# Requirement
Find all lines below containing the string "header" and return them.

Data entries:
#####

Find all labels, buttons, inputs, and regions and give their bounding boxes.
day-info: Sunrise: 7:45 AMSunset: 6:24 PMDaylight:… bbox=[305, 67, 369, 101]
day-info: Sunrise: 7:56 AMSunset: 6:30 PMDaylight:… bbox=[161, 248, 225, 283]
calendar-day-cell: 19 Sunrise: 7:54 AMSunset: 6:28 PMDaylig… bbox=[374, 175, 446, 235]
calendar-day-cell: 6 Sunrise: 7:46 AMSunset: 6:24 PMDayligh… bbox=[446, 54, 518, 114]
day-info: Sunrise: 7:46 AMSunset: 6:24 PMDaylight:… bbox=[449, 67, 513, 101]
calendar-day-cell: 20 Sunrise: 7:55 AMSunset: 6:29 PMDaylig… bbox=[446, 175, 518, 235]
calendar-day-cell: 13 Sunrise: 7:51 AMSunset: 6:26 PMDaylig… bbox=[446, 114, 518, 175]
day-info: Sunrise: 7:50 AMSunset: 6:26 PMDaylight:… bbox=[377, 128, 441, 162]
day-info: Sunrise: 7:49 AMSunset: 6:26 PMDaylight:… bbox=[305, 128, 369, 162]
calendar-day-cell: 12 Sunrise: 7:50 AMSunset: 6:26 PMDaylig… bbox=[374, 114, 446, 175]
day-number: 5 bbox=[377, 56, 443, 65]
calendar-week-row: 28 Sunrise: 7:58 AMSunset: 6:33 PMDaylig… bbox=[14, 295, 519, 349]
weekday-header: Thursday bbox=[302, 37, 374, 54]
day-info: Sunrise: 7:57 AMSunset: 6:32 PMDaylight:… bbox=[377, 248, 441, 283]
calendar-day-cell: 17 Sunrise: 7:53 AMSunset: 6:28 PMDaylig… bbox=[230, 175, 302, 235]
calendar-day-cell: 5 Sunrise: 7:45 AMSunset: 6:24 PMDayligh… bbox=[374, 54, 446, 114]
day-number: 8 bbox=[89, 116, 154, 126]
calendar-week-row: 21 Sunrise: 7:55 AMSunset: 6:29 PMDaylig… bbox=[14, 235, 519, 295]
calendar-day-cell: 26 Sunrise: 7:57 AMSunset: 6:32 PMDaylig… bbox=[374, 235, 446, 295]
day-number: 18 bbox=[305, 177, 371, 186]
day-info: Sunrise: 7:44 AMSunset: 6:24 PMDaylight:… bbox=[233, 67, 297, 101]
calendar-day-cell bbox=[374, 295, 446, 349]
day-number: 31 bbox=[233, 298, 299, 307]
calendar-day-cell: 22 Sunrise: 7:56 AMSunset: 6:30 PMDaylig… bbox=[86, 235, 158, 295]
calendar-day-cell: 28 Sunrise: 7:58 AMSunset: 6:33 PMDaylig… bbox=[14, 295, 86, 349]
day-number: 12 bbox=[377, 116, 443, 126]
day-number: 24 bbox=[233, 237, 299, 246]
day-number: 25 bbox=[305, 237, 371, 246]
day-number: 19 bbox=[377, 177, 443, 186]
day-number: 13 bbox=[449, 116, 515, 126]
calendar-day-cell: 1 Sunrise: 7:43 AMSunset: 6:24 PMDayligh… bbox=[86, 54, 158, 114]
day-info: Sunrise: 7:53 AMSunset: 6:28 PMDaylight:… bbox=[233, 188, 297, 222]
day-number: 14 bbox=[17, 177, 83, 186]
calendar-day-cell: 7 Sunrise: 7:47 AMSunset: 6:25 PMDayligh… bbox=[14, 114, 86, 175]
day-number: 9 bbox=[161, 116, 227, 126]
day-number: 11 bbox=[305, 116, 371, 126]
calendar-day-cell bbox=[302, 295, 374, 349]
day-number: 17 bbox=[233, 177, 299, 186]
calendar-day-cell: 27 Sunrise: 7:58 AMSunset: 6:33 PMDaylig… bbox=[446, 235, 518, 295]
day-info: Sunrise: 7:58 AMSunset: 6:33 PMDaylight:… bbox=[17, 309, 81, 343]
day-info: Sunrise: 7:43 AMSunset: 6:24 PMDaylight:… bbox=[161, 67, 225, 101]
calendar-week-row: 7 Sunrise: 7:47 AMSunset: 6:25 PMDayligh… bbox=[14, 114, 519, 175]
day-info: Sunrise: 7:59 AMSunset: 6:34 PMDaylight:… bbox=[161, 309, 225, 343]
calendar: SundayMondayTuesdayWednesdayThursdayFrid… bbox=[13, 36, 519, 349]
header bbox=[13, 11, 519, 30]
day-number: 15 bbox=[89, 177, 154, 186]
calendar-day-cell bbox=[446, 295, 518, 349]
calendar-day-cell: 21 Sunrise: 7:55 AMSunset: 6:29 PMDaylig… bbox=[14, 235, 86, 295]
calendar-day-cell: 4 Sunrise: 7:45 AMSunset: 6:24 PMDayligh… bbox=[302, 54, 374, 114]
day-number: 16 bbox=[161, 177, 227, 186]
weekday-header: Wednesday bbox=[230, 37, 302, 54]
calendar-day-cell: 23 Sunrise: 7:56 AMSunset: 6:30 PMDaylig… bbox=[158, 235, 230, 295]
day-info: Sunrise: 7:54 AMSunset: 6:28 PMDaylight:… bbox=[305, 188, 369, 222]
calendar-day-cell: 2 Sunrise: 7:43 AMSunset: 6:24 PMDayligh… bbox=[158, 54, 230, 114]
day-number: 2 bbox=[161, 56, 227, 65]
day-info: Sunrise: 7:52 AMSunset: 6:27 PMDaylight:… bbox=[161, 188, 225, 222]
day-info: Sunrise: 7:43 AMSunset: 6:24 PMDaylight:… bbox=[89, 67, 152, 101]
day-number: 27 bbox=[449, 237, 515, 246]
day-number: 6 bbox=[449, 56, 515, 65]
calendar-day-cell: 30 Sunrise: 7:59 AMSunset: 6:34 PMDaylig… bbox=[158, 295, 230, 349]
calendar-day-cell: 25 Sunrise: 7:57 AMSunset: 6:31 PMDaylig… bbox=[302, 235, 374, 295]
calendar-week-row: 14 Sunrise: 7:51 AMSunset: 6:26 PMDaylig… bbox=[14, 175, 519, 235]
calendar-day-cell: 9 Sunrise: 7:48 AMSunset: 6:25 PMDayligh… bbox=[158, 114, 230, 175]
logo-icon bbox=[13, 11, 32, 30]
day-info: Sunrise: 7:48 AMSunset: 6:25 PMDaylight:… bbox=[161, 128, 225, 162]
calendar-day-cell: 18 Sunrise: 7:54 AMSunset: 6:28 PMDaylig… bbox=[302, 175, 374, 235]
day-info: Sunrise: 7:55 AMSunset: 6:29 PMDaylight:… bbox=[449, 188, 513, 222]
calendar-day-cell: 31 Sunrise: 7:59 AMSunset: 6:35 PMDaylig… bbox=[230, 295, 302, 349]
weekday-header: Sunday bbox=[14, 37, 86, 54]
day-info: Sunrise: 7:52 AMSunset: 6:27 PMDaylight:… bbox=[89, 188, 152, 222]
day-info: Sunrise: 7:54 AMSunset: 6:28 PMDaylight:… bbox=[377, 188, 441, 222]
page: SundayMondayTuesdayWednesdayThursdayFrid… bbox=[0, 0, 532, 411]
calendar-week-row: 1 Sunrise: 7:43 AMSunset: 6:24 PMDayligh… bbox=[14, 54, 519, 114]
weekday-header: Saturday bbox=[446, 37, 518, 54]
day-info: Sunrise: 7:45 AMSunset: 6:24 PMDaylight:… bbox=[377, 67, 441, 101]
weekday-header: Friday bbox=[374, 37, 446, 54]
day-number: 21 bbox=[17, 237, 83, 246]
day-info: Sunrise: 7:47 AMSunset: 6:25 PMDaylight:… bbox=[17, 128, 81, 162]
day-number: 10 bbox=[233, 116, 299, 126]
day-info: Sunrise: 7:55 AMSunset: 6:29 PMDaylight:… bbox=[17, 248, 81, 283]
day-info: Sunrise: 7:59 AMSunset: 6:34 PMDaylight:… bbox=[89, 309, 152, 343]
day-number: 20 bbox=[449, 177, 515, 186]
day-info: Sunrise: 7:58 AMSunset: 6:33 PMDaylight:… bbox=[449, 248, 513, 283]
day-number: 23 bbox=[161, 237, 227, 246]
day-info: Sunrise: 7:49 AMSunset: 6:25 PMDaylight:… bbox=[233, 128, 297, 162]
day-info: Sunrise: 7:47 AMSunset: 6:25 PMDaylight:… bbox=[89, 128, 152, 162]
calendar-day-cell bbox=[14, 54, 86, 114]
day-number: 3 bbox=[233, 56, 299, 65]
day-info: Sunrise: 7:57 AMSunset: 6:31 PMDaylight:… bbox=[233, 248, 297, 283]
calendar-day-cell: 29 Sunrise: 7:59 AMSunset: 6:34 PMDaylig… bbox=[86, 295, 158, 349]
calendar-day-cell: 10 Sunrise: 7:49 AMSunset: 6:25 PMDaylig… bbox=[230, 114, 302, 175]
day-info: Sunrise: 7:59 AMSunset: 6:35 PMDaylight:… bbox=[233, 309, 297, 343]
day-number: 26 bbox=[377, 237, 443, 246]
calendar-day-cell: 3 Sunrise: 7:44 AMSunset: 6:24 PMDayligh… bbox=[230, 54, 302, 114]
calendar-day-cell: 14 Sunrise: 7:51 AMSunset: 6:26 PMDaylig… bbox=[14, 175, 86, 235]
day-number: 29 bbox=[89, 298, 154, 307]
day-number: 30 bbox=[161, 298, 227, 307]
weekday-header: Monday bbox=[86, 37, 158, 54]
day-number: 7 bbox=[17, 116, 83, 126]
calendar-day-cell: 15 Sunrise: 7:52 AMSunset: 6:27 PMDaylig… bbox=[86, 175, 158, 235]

#####

# Exercise output
weekday-header: Thursday bbox=[302, 37, 374, 54]
header bbox=[13, 11, 519, 30]
weekday-header: Wednesday bbox=[230, 37, 302, 54]
weekday-header: Sunday bbox=[14, 37, 86, 54]
weekday-header: Saturday bbox=[446, 37, 518, 54]
weekday-header: Friday bbox=[374, 37, 446, 54]
weekday-header: Monday bbox=[86, 37, 158, 54]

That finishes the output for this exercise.